Start of Task input
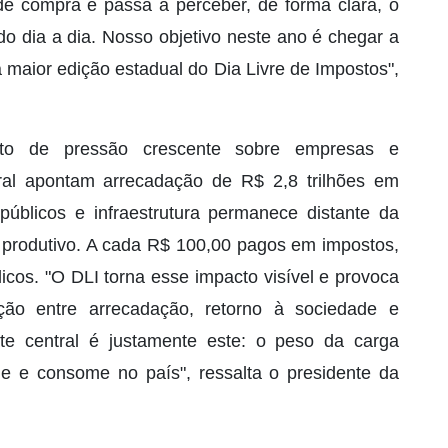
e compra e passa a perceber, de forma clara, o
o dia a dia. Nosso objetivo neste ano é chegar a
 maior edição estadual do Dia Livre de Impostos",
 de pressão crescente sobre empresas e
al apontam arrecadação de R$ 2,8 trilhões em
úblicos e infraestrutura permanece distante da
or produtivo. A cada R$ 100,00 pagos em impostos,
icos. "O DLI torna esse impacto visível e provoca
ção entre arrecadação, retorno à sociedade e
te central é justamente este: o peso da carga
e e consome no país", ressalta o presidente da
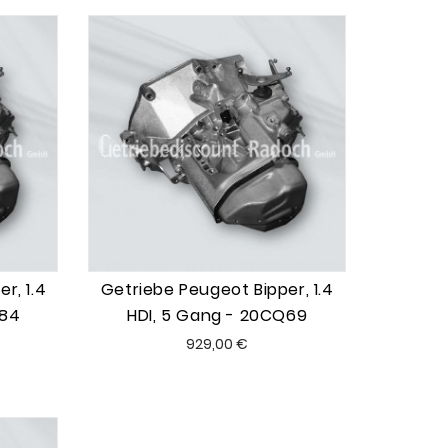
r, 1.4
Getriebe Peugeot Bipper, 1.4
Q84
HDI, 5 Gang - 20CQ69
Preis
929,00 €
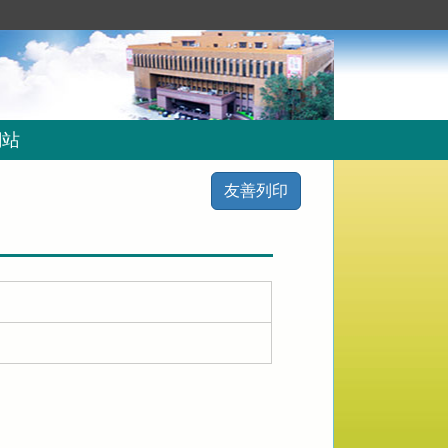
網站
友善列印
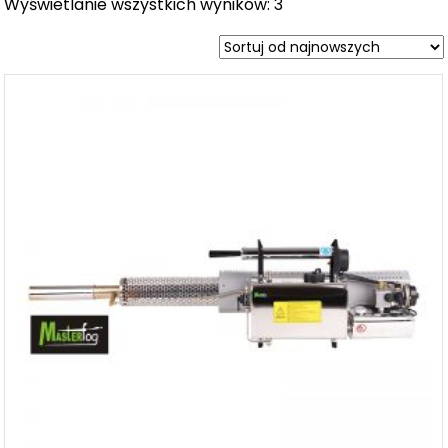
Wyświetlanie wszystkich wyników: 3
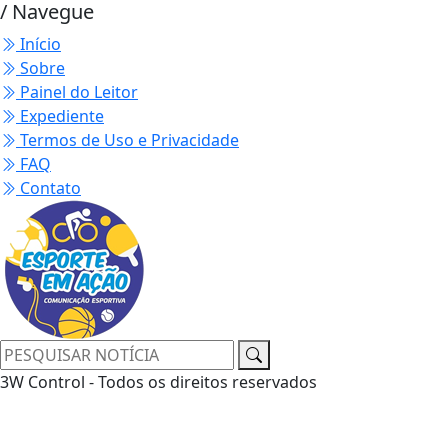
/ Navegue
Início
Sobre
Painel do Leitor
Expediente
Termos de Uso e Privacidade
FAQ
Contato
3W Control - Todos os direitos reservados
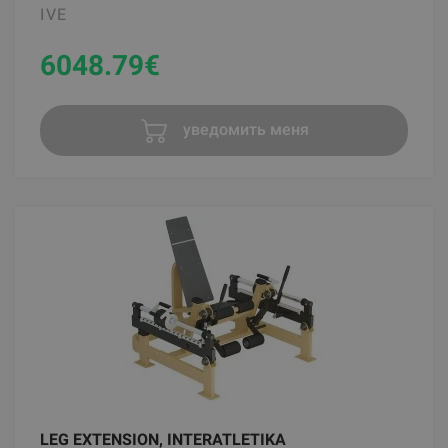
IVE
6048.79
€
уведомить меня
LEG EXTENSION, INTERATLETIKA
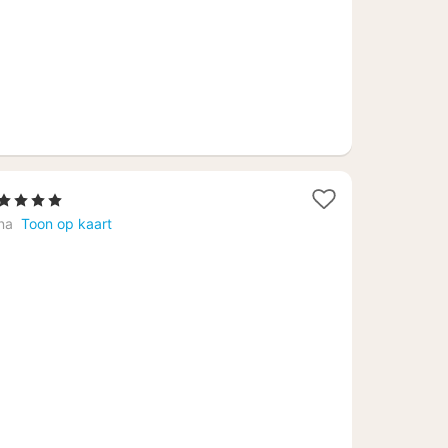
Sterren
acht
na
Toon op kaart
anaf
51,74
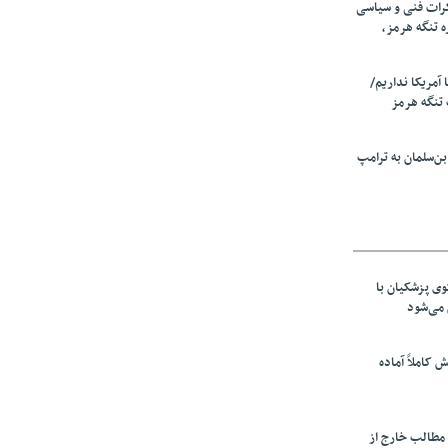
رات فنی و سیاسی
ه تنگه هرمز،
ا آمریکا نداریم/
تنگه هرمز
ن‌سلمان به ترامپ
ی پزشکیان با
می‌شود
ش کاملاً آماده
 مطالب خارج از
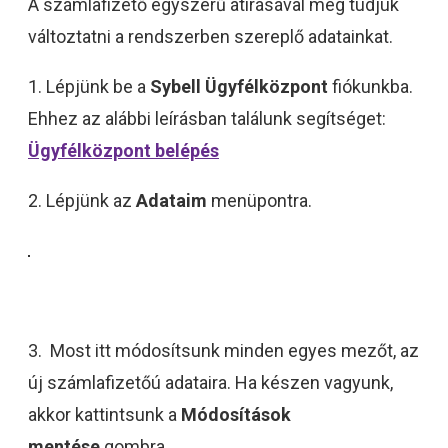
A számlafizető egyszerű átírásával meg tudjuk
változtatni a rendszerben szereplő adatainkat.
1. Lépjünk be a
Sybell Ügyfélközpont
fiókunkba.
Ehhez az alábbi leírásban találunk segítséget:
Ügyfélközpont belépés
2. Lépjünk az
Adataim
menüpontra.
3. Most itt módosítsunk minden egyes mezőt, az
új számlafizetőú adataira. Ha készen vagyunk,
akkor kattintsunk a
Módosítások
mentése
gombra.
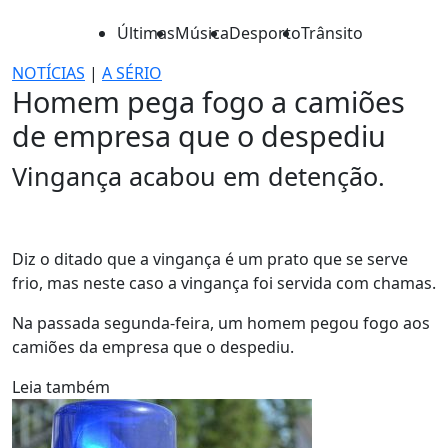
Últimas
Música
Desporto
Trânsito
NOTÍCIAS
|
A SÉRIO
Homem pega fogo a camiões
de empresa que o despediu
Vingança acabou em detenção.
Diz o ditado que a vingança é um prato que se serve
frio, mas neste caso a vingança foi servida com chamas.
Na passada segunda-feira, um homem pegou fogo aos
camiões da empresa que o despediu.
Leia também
End of Task input
Start of Task input
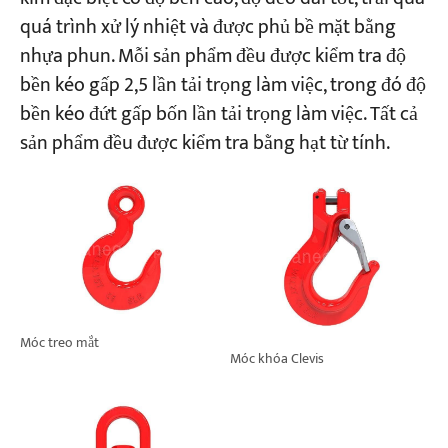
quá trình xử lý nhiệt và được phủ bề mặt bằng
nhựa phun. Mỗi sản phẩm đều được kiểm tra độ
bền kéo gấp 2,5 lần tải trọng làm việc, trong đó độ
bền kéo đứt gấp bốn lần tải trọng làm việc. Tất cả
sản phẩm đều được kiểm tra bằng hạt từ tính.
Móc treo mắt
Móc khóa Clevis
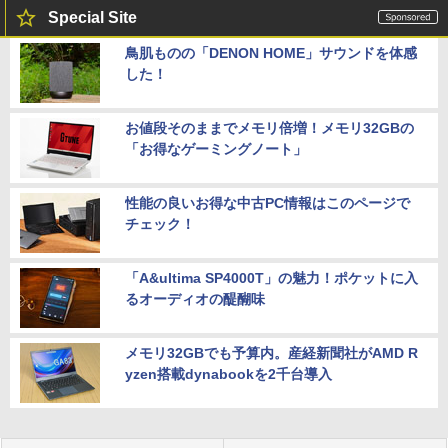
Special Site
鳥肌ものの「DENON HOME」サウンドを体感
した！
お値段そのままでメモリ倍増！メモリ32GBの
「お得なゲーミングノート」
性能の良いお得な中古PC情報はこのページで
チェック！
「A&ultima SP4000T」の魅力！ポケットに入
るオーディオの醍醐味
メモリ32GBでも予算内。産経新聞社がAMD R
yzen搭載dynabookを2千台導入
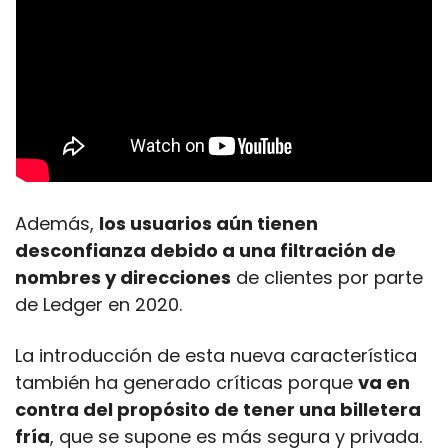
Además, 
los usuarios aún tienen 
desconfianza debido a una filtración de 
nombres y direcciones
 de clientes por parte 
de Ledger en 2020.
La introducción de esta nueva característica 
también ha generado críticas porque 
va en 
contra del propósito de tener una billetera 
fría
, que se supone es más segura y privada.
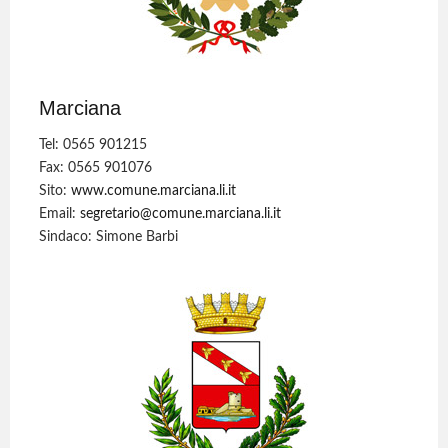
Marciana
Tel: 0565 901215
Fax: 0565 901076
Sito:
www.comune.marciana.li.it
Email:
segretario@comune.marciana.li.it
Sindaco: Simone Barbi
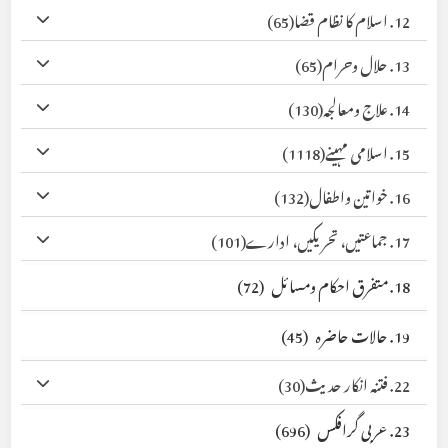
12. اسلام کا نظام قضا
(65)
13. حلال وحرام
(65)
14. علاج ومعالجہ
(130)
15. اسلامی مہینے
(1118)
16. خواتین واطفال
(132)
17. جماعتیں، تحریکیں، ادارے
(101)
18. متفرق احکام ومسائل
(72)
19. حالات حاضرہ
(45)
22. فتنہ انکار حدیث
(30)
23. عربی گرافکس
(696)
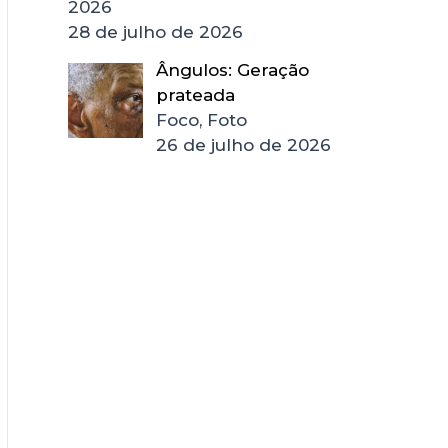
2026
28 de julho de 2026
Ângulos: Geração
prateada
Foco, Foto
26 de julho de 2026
End of Task input
Exercise details:
What are the lines of the data above that include the string "comune"? Copy them.

Finished exercise:
www.comune.marciana.li.it
segretario@comune.marciana.li.it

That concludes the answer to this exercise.